While Samsung Electronics Co. is taking a lead in the 8K TV market with its flagship QLED lineup, its smaller rival LG Electronics Inc., which has a competitive edge in OLED TVs, has taken an offensive stance against its display technology.

QLED is a Samsung-specific marketing term for TVs that use quantum dot technology to enhance performance in key picture quality areas, though other manufacturers have also come out with their own quantum-based TVs in recent years.

Unlike most LED TVs, which require an array of lights behind the layer of pixels, each pixel on an OLED generates its own light, meaning that pixels can turn themselves off completely to make the screen totally black. LG says this can lead to superior contrast and energy savings.

LG Electronics said Samsung’s 8K QLED TV is “not real 8K TV” because its color modulation does not fit the standard of the International Committee for Display Metrology (ICDM), a trusted international agency for setting TV quality standards.

“The competitor’s 8K TVs deliver resolutions that hover far below ICDM’s standards,” Nam Ho-jun, head of LG’s Home Entertainment R&D Laboratory, said in a tech briefing. “(Samsung TVs) would mislead consumers who trust 8K TVs and disappoint those who buy the products believing they are the best in the market.”

In a side-by-side comparison with Samsung’s 8K QLED model and LG’s 4K OLED model as well as 8K Nano Cell TV, LG demonstrated how its TVs are better than its competitors in different settings.

LG claimed QLED is just another type of LCD TV with a backlight panel and an additional quantum dot sheet and that its similar name to OLED is creating confusing among consumers.

In response to the mounting offensive, Samsung changed its earlier stance to actively counter LG’s bitter attacks on its TVs.

Samsung said ICDM’s standard for color modulation, which was introduced decades ago, has its own limit in evaluating the latest TV technology.

“8K TV’s quality should be evaluated considering various factors, including brightness, color and signal processing capabilities,” Yong Jason, head of TV R&D Group at Samsung Electronics, said during a technology briefing hours after LG’s event.

Samsung said 8K TVs should not only deliver high-quality images but also seamlessly process various content received via different channels, including online streaming, cable TV and so on.

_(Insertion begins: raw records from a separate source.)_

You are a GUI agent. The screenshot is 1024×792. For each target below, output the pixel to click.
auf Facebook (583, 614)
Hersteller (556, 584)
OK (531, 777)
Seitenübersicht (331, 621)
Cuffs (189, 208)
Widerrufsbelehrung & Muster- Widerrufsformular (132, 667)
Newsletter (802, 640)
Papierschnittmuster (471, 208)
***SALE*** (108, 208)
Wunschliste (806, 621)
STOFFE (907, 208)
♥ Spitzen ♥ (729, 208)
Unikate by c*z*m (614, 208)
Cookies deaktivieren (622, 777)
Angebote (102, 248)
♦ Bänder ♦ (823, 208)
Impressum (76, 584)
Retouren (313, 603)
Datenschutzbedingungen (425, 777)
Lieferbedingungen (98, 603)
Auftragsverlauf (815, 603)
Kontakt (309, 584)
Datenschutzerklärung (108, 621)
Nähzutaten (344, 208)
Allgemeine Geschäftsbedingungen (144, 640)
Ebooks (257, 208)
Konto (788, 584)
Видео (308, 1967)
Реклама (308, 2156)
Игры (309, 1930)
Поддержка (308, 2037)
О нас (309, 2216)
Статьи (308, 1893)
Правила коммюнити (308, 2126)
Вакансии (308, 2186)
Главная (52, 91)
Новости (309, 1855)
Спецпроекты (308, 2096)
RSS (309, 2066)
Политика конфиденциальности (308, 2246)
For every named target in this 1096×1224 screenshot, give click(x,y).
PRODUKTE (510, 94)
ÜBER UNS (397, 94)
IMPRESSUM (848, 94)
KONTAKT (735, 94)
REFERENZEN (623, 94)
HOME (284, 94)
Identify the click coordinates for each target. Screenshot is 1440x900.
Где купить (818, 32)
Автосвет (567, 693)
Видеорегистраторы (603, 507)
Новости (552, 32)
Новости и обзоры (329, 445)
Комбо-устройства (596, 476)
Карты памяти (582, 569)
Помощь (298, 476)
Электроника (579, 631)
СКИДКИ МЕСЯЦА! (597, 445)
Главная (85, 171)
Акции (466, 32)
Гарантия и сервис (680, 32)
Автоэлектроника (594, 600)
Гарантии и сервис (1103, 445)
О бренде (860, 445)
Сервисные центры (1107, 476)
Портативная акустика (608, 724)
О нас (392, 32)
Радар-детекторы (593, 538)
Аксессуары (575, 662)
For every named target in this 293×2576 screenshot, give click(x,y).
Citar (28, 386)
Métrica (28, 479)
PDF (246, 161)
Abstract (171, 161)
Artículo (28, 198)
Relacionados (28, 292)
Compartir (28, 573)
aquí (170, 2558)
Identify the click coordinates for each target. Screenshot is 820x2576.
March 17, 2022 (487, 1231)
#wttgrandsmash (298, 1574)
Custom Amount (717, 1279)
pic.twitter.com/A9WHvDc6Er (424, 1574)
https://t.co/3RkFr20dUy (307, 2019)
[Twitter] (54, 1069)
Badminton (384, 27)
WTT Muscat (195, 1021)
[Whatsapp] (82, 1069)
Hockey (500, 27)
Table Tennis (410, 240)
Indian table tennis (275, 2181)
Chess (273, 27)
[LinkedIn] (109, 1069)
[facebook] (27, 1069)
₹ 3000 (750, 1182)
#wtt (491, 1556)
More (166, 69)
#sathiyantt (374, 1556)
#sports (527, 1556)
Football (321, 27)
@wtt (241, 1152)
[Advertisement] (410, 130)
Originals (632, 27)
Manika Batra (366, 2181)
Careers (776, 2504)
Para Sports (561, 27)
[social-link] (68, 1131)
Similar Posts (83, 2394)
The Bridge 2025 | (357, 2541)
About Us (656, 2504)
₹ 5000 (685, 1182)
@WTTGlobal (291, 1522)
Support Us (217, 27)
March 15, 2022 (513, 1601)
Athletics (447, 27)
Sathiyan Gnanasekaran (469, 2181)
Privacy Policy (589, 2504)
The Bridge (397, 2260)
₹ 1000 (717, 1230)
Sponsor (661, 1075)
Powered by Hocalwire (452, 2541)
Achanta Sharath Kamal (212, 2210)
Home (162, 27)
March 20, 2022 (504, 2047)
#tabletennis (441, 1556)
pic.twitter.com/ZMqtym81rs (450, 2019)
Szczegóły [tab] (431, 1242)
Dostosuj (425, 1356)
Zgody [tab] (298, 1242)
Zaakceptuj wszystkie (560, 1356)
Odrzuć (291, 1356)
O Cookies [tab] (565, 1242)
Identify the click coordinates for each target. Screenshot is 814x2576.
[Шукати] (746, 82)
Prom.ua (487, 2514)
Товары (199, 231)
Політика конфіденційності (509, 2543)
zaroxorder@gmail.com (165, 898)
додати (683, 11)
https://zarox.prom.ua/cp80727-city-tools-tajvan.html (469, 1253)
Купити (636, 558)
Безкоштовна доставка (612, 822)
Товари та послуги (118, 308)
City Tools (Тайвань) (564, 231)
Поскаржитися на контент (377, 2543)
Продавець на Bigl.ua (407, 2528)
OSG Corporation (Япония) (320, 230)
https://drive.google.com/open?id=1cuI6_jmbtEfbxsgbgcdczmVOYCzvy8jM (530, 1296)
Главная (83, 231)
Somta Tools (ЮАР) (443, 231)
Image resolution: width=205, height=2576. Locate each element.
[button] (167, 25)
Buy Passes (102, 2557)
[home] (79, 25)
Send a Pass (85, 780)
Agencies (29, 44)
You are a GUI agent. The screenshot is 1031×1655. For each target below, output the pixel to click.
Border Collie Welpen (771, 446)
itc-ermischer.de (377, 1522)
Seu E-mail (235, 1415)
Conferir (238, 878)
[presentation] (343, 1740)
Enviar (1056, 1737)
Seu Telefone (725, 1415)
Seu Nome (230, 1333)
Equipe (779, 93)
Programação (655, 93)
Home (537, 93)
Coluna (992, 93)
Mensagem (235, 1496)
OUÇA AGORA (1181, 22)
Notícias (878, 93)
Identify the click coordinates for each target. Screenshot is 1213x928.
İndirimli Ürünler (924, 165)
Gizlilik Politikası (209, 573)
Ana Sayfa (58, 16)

Rather than focusing on a specific picture quality standard, Samsung highlighted its strong sales figures and expanding partnership in the “8K Association.”

The world’s biggest TV maker is leading the 8K Association aimed at expanding the industry ecosystem and setting standards. It now has 16 members, including TV set makers, panel manufactures, chip suppliers and content providers. LG hasn’t joined the Samsung-led initiative.

“QLED 8K TV is recognized as the most advanced TV, and sales numbers prove it,” another Samsung official said. “In the end, consumer choice matters.”

Samsung’s share in the TV market accounted for 31.5 percent in terms of value in the second quarter, marking the highest in over six years, according to market researcher IHS Markit.

The Korean tech giant’s share was nearly twice that of its smaller home rival LG Electronics Inc. with 16.5 percent. Japan’s Sony took third with 8.8 percent, trailed by China’s TCL with 6.3 percent.

The number of QLED TVs sold in the global market reached 1.2 million in the second quarter, more than doubling from a year earlier, with 1.09 million units by Samsung, the firm said.